Sheikh Al-Qaradawi: I hold that the basic rule is that Islamists should participate in every election in pursuit of reform and to spread the word of Islam everywhere. But some obstacles may stand in their way, making their participation meaningless. Therefore, this issue should be measured by striking a balance between the expected interests and evils, as to which of the two is greater. If the likely interests outweigh the evils, participation in such case would be a duty; otherwise, they should not participate if it is apparent that the elections will likely be rigged and that members of the Muslim Brotherhood or the Islamic movement will greatly suffer. People, in not-so-small numbers, have been killed and injured in previous elections. Hence, the decision to participate or not should be made after conducting an in-depth objective study by experts, evaluating the reality on the ground and considering the potential interests and evils, not those based on mere suspicion or remote possibility. We should also draw a lesson from our past experience as well as the experience of others.
OI: Do you support the affiliation of scholars to political parties?
Sheikh Al-Qaradawi: Yes, I do support the affiliation of scholars to collective initiatives for supporting Islam and achieving its major objectives, which may be named group, association, union, party or other similar names.
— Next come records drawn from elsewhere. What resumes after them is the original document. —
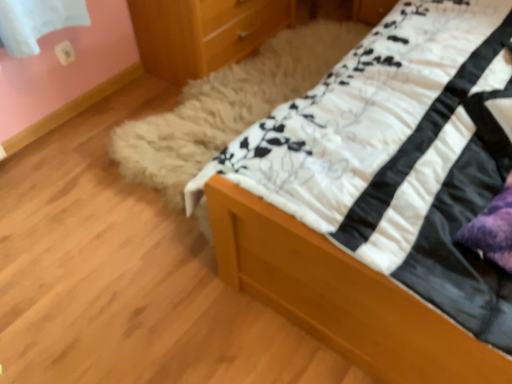 Question: Can you confirm if wooden chest of drawers at upper center is shorter than white soft quilt at upper right?

Choices:
 (A) yes
 (B) no

Answer: (B)

Question: Would you say white soft quilt at upper right is part of wooden chest of drawers at upper center's contents?

Choices:
 (A) no
 (B) yes

Answer: (A)

Question: Considering the relative positions of wooden chest of drawers at upper center and white soft quilt at upper right in the image provided, is wooden chest of drawers at upper center to the left of white soft quilt at upper right from the viewer's perspective?

Choices:
 (A) yes
 (B) no

Answer: (A)

Question: Does wooden chest of drawers at upper center have a greater width compared to white soft quilt at upper right?

Choices:
 (A) no
 (B) yes

Answer: (A)

Question: From a real-world perspective, is wooden chest of drawers at upper center beneath white soft quilt at upper right?

Choices:
 (A) yes
 (B) no

Answer: (B)

Question: Can you confirm if wooden chest of drawers at upper center is smaller than white soft quilt at upper right?

Choices:
 (A) no
 (B) yes

Answer: (B)

Question: From the image's perspective, is white soft quilt at upper right on wooden chest of drawers at upper center?

Choices:
 (A) no
 (B) yes

Answer: (A)

Question: From a real-world perspective, is white soft quilt at upper right located beneath wooden chest of drawers at upper center?

Choices:
 (A) no
 (B) yes

Answer: (B)

Question: Does white soft quilt at upper right turn towards wooden chest of drawers at upper center?

Choices:
 (A) no
 (B) yes

Answer: (A)

Question: From the image's perspective, does white soft quilt at upper right appear lower than wooden chest of drawers at upper center?

Choices:
 (A) no
 (B) yes

Answer: (B)

Question: Can you confirm if white soft quilt at upper right is wider than wooden chest of drawers at upper center?

Choices:
 (A) no
 (B) yes

Answer: (B)

Question: Considering the relative sizes of white soft quilt at upper right and wooden chest of drawers at upper center in the image provided, is white soft quilt at upper right taller than wooden chest of drawers at upper center?

Choices:
 (A) yes
 (B) no

Answer: (B)

Question: Considering their positions, is white soft quilt at upper right located in front of or behind wooden chest of drawers at upper center?

Choices:
 (A) behind
 (B) front

Answer: (B) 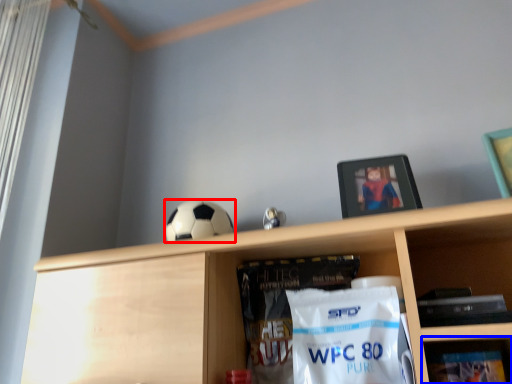 Question: Which point is closer to the camera, football (highlighted by a red box) or shelf (highlighted by a blue box)?

Choices:
 (A) football
 (B) shelf

Answer: (B) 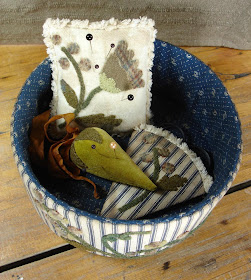 At what (x,y) coordinates should I click in order to perform the action: click on white square pillow. Please return your answer as a coordinate pair (x, y). The height and width of the screenshot is (280, 251). Looking at the image, I should click on (x=139, y=46). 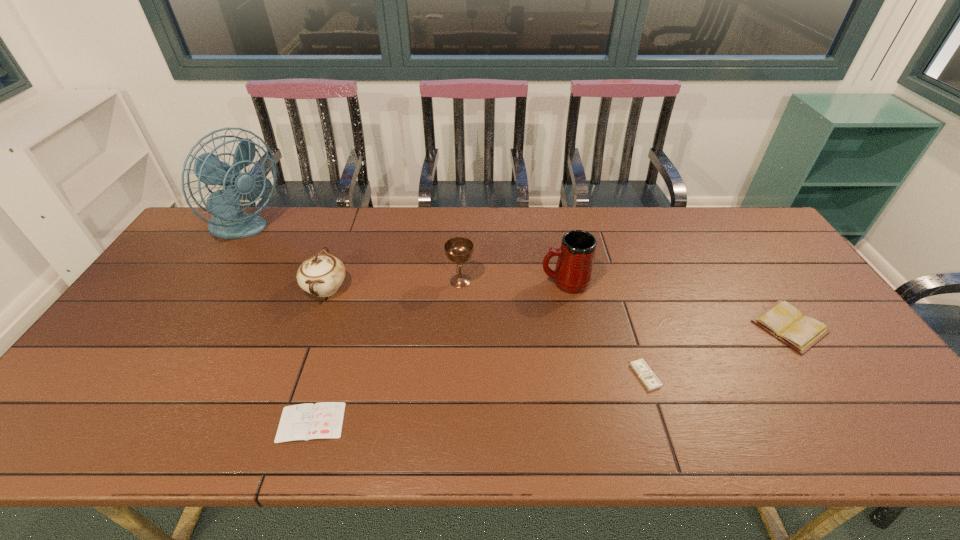 You are a GUI agent. You are given a task and a screenshot of the screen. Output one action in this format:
    pyautogui.click(x=<x>, y=<y>)
    Task: Click on the vacant space at the far right corner
    This screenshot has height=540, width=960.
    Given the screenshot: What is the action you would take?
    pyautogui.click(x=768, y=239)

This screenshot has height=540, width=960. Find the location of `free space between the shortest object and the tallest object`. free space between the shortest object and the tallest object is located at coordinates (278, 327).

I want to click on free space between the chalice and the leftmost object, so click(352, 256).

At what (x,y) coordinates should I click in order to perform the action: click on unoccupied area between the mug and the third shortest object. Please return your answer as a coordinate pair (x, y). Image resolution: width=960 pixels, height=540 pixels. Looking at the image, I should click on (678, 305).

Image resolution: width=960 pixels, height=540 pixels. In order to click on vacant point located between the left diary and the chinaware in this screenshot , I will do `click(319, 355)`.

Locate an element on the screen. The height and width of the screenshot is (540, 960). empty location between the chalice and the farther diary is located at coordinates (625, 304).

Where is `empty space that is in between the nearest object and the second nearest object`? empty space that is in between the nearest object and the second nearest object is located at coordinates (478, 399).

The width and height of the screenshot is (960, 540). Identify the location of free area in between the fan and the sixth object from left to right. (445, 303).

Locate an element on the screen. The width and height of the screenshot is (960, 540). vacant space in between the fourth object from left to right and the chinaware is located at coordinates (394, 285).

Identify the location of free spot between the sixth object from left to right and the chinaware. (486, 332). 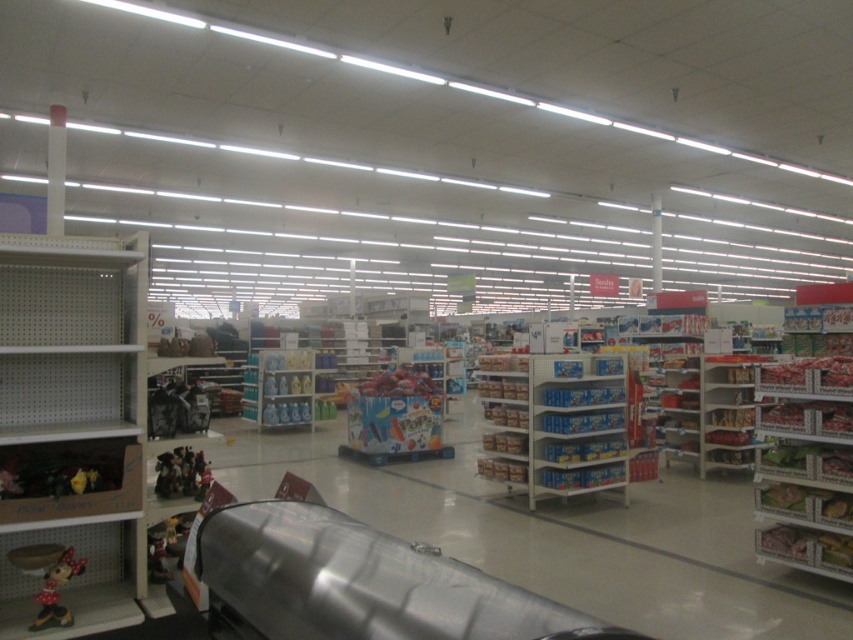 Is white matte shelf at left above metallic silver toy at lower left?

Indeed, white matte shelf at left is positioned over metallic silver toy at lower left.

Between white matte shelf at left and metallic silver toy at lower left, which one appears on the left side from the viewer's perspective?

white matte shelf at left

The image size is (853, 640). Describe the element at coordinates (71, 419) in the screenshot. I see `white matte shelf at left` at that location.

Where is `white matte shelf at left`? This screenshot has height=640, width=853. white matte shelf at left is located at coordinates (71, 419).

Who is higher up, white matte shelf at left or matte plastic minnie mouse at lower left?

Positioned higher is white matte shelf at left.

Is white matte shelf at left in front of matte plastic minnie mouse at lower left?

Yes, white matte shelf at left is in front of matte plastic minnie mouse at lower left.

Between point (15, 477) and point (41, 611), which one is positioned behind?

Point (15, 477)

Where is `white matte shelf at left`? This screenshot has width=853, height=640. white matte shelf at left is located at coordinates (71, 419).

Who is more forward, (700, 365) or (164, 538)?

Positioned in front is point (164, 538).

Is metallic silver shelves at right behind metallic silver toy at lower left?

That is True.

Where is `metallic silver shelves at right`? metallic silver shelves at right is located at coordinates (724, 412).

Where is `metallic silver shelves at right`? The image size is (853, 640). metallic silver shelves at right is located at coordinates (724, 412).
Each scholar should work in this field according to what suits his abilities and what he is capable of. If invited to stand for elections, he should not refuse if he is capable of assuming that responsibility, as the Muslim voice must be heard, and how could this happen if he works on his own? If he works on his own he would be weak, as an individual is weak on his own and strong with his group. "The relationship of a believer with another believer is like (the bricks of) a building, each strengthens the other".
Big entities in today's age, like advanced countries, join forces for joint interests. For example, three major countries work together to manufacture a plane with certain specifications, and Europe, despite the world wars between its countries where millions of victims fell, found it was in their best interest to forget the past and establish a union between them called the European Union. The same for a scholar participating in elections, it is important for him to join a political party or a coalition which strengthens him, and at the same time the party or coalition would become stronger with his views and activities.
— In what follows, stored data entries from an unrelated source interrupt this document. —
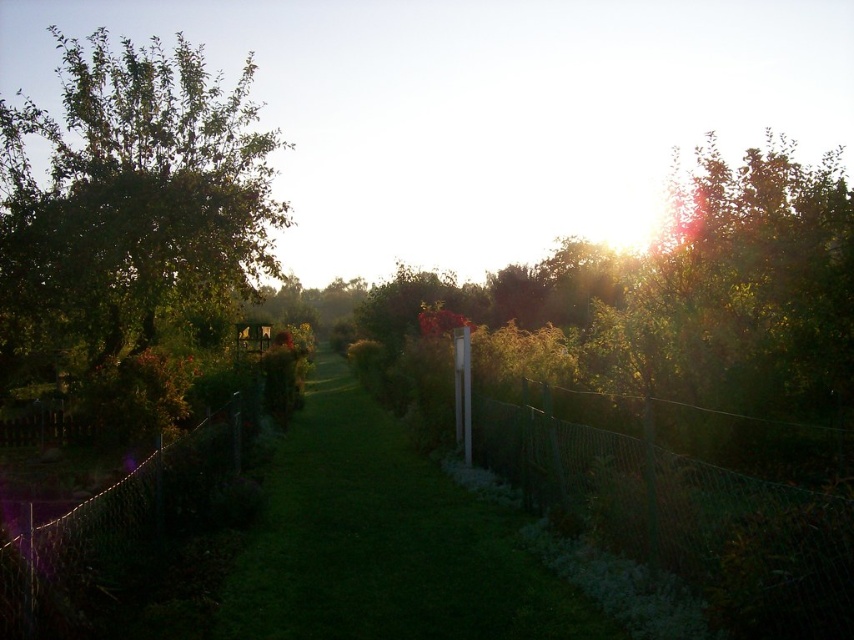 Question: Estimate the real-world distances between objects in this image. Which object is farther from the green grass at center?

Choices:
 (A) green wire mesh fence at right
 (B) green leafy tree at left
 (C) wire mesh fence at left

Answer: (B)

Question: Does green leafy tree at left appear over green grass at center?

Choices:
 (A) no
 (B) yes

Answer: (B)

Question: Among these objects, which one is farthest from the camera?

Choices:
 (A) wire mesh fence at left
 (B) green grass at center
 (C) green wire mesh fence at right

Answer: (C)

Question: Among these points, which one is nearest to the camera?

Choices:
 (A) (6, 580)
 (B) (148, 74)
 (C) (518, 612)
 (D) (581, 467)

Answer: (A)

Question: Does green wire mesh fence at right lie in front of wire mesh fence at left?

Choices:
 (A) yes
 (B) no

Answer: (B)

Question: Can you confirm if green leafy tree at left is bigger than wire mesh fence at left?

Choices:
 (A) no
 (B) yes

Answer: (B) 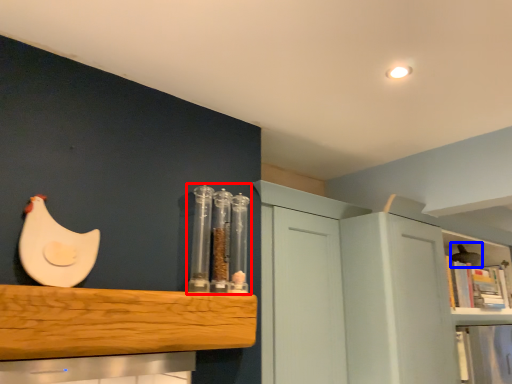 Question: Which point is closer to the camera, glass jar (highlighted by a red box) or chicken (highlighted by a blue box)?

Choices:
 (A) glass jar
 (B) chicken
OI: Do you support the affiliation of Islamic movements to political parties, or should they establish new parties?
Sheikh Al-Qaradawi: Islamists are required to participate in politics, and Muslim scholars should stand in elections, as they are needed in this field. Islamic movements can go into alliance with existing political parties or establish a new party for themselves. All of these are means to take in order to reach the goal and fulfill the duty. There is a juristic rule that says: That without which a duty cannot be performed is itself a duty.
Thank you, Eminent Sheikh, and may Allah reward you.